If you're a Google user living in Europe, congratulations -- you just got back some of your privacy rights and the ability to clear your good name from the clutches of Internet malcontents -- or from your own sordid past.

Earlier this month, The EU (European Union) Court of Justice ruled in favor of a Spanish man who wanted to have links to his personal data scrubbed from Google search results. Google handles about 90 percent of all Web searches originating in Europe.

This judgment is a "right to be forgotten" ruling, and is now considered part of a 1995 European Data Protection Law. The court declared that the privacy rights of private individuals superceded general public interest.

Reaction to the ruling in the United States has been mixed. Google, of course, is not pleased, if only due to the sheer complexity and cost of the effort that it will take to comply with the court's ruling.

"The court's ruling requires Google to make difficult judgments about an individual's right to be forgotten and the public's right to know," said a Google spokesperson.

The company must seek removal experts in each of 28 European Union countries (and Iceland, Liechtenstein, Norway and Switzerland) for starters. Approximately 500 million people live in these affected areas.
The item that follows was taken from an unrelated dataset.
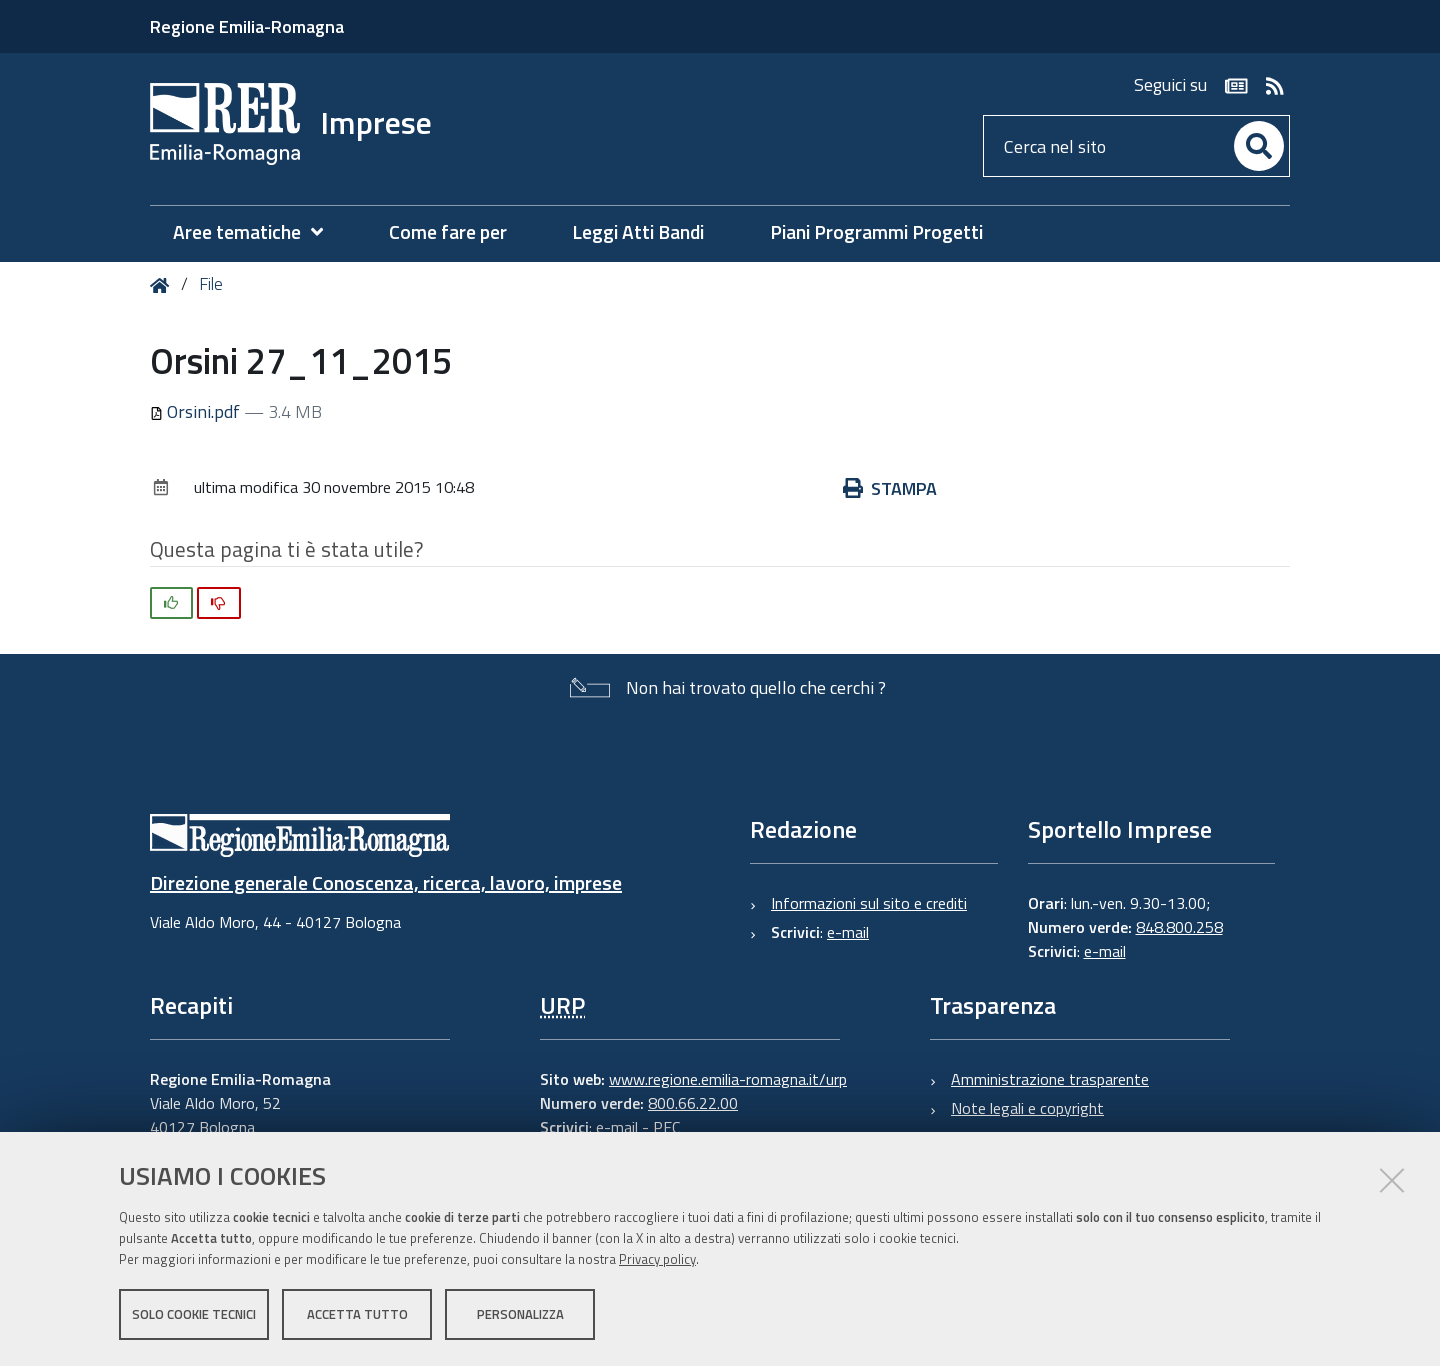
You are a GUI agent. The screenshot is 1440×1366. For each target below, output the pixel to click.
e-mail (848, 932)
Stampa (890, 488)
There are many in the U.S. who believe that the impact of the ruling will certainly not be limited to Europe, For example, a somewhat hyperbolic viewpoint was expressed by Stewart Baker, former assistant secretary for policy at the U.S. Department of Homeland Security.

"Americans will find their searchers bowdlerized by prissy European sensibilities. We'll be the big losers. The big winners will be French ministers who want the right to have their last mistress forgotten," said Baker.

However (and in a nod to Dr. Strangelove), no need to worry about our precious bodily fluids yet, General Ripper - er. Mr. Baker; U.S. privacy laws already address some of these issues in specific examples, such as protecting the identity and dissemination of information about children. Also, any attempt at cloning the EU decision for use in the United States would likely result in serious First Amendment issues that would probably be insurmountable.

For now, Google has created a web form that users can submit to have Internet links removed. Along with filling out the request, users must also submit additional personal information as well as a photo ID.